Tampak mulai lebih deras hujan berjatuhan, deru yang diterima payungku mulai terdengar. Sudah nyaris 20 menit aku berjalan dengan ragu. Labil, tidak mampu menentukan pilihan. Baruskah maju, atau berbalik arah.
Dan entah kenapa bayangan payung ini seolah mecari sela dalam hatiku. Warna ini mengingatkanku pada waktu yang berlalu.
Hijau, warna yang melambangkan kehidupan. Keabadian.
Berapa semi di luar sana sudah ku lalui? Kurasa harus kucoba untuk menyudahi.
Aku berhenti di tengah perjalananku. Kemudian berbalik. Tampak samar karena tirai hujan dari kejahuan, gadis itu berjalan bersama beberapa temannya. Shift kerjanya sudah selesai.
Tidak menyadari keberadaanku. Gadis itu bersendau gurau dengan ceria, yang tak pernah tampak saat ia bersama ku. Entah kenapa aku merasa kehilangan. Kehilangan yang lain.
Sedikit kekecewaan akan hal yang tak pernah aku rasakan. Sedikit kelegaan menatap senyumnya yang begitu berharga. Tanpa sadar aku telah membuatnya berpaling. Dengan lembut menatap, dengan senyuman menyapa. Aku terkejut telah membuatnya sadar.

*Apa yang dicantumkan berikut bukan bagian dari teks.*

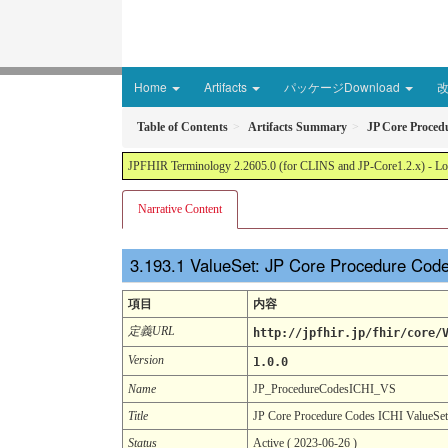
Home
Artifacts
パッケージDownload
Table of Contents
Artifacts Summary
JP Core Proced
JPFHIR Terminology 2.2605.0 (for CLINS and JP-Core1.2.x) - Loc
Narrative Content
ValueSet: JP Core Procedure Cod
項目
内容
定義URL
http://jpfhir.jp/fhir/core/
Version
1.0.0
Name
JP_ProcedureCodesICHI_VS
Title
JP Core Procedure Codes ICHI ValueSet
Status
Active ( 2023-06-26 )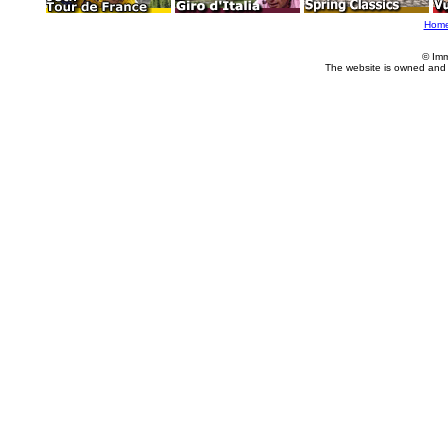
Hom
© Imm
The website is owned and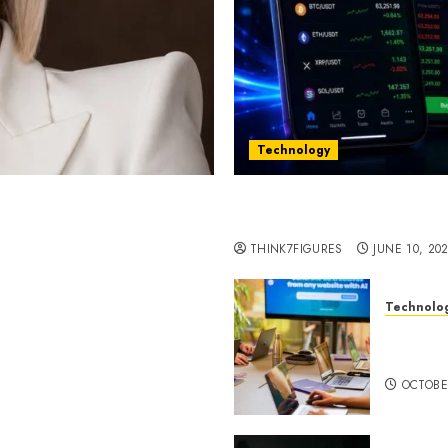
Technology
st women in Equatorial
Five Years In, ZYVEX Is 
Thing: Adaptability
THINK7FIGURES
JUNE 10, 20
Technolo
ognition to Nationwide
Google 
 Entering a New Phase of
About I
OCTOBE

Kemudian ia melangkah menujuku. Membelah riak derai hujan. Aku mencoba diam menantinya. Ia berdiri tepat di depanku, dengan satu payung lagi di tangannya. Menopang semua dingin itu menjauh darinya.
"Kau masih di sini?” Ia bertanya dengan senyum samar yang meghangatkan.

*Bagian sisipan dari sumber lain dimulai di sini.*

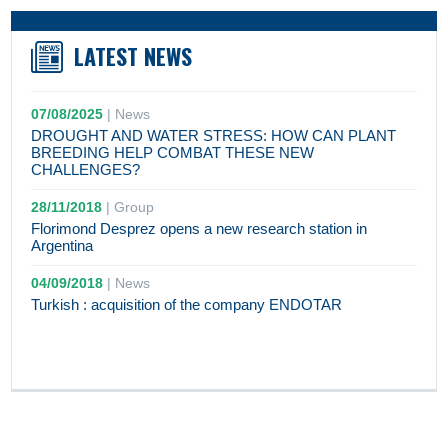
LATEST NEWS
07/08/2025
|
News
DROUGHT AND WATER STRESS: HOW CAN PLANT
BREEDING HELP COMBAT THESE NEW
CHALLENGES?
28/11/2018
|
Group
Florimond Desprez opens a new research station in
Argentina
04/09/2018
|
News
Turkish : acquisition of the company ENDOTAR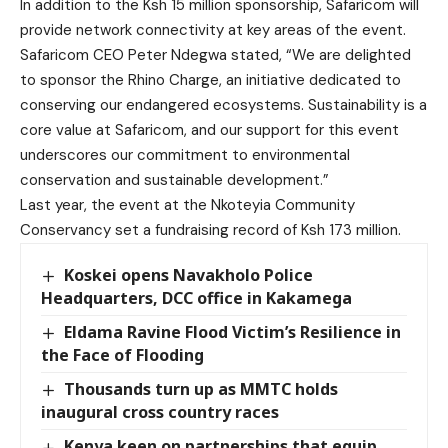
In addition to the Ksh 15 million sponsorship, Safaricom will
provide network connectivity at key areas of the event.
Safaricom CEO Peter Ndegwa stated, “We are delighted
to sponsor the Rhino Charge, an initiative dedicated to
conserving our endangered ecosystems. Sustainability is a
core value at Safaricom, and our support for this event
underscores our commitment to environmental
conservation and sustainable development.”
Last year, the event at the Nkoteyia Community
Conservancy set a fundraising record of Ksh 173 million.
Koskei opens Navakholo Police
Headquarters, DCC office in Kakamega
Eldama Ravine Flood Victim’s Resilience in
the Face of Flooding
Thousands turn up as MMTC holds
inaugural cross country races
Kenya keen on partnerships that equip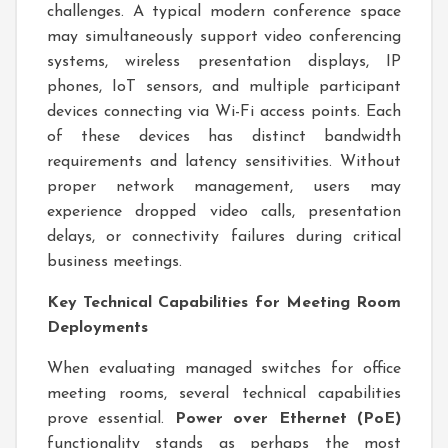
challenges. A typical modern conference space
may simultaneously support video conferencing
systems, wireless presentation displays, IP
phones, IoT sensors, and multiple participant
devices connecting via Wi-Fi access points. Each
of these devices has distinct bandwidth
requirements and latency sensitivities. Without
proper network management, users may
experience dropped video calls, presentation
delays, or connectivity failures during critical
business meetings.
Key Technical Capabilities for Meeting Room
Deployments
When evaluating managed switches for office
meeting rooms, several technical capabilities
prove essential.
Power over Ethernet (PoE)
functionality stands as perhaps the most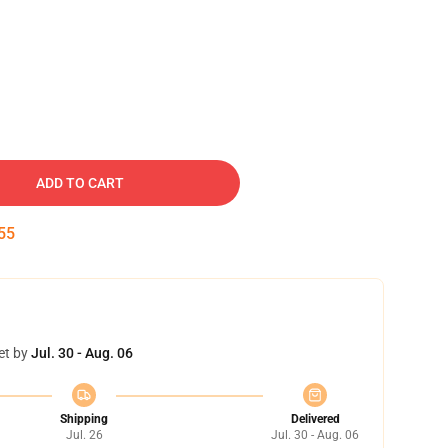
ADD TO CART
54
et by
Jul. 30 - Aug. 06
Shipping
Delivered
Jul. 26
Jul. 30 - Aug. 06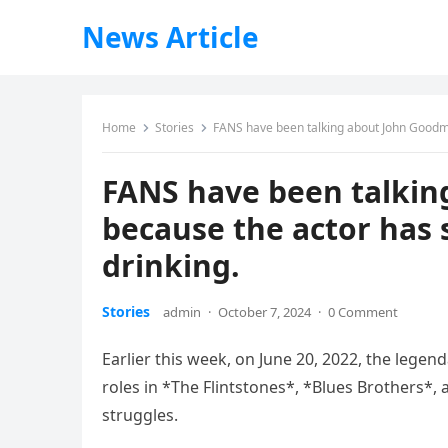
News Article
Home
Stories
FANS have been talking about John Goodman
FANS have been talkin
because the actor has 
drinking.
Stories
admin
·
October 7, 2024
·
0 Comment
Earlier this week, on June 20, 2022, the leg
roles in *The Flintstones*, *Blues Brothers*
struggles.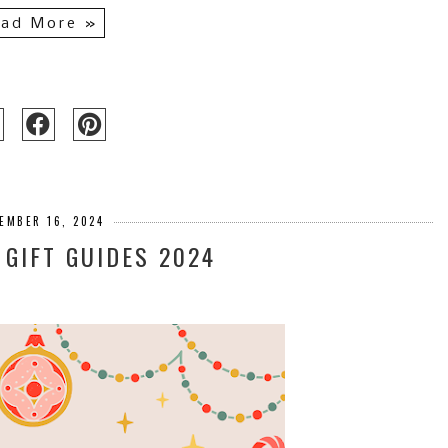
ad More »
EMBER 16, 2024
GIFT GUIDES 2024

"Iya.” Aku menganggukan kepala.
"Menikmati hujan?” Ia kembali bertanya.
Aku tersenyum kecil. "Segar." Ku bilang.
Kemudian ia menaik nafas dalam, sembari memutar tubuhnya. "Kau mau pulang bersamaku?” Ia bertanya kemudian.
Aku menatapnya diam. Ia menatapku dengan tatapan yang biasa ia berikan padaku. Sinarnya damai.
"Baiklah.” Aku menyetujuinya. Kemudian ia melangkah pelan ke depan.
"Ayo.” Ia berkata, saat melihatku hanya berdiri diam.
Kurasa inilah langkah awal untukku mencoba masuk dalam fase hidup yang lain. Melihatnya melangkah di samping ku, entah kenapa membuat ku merasa tenang dan lega.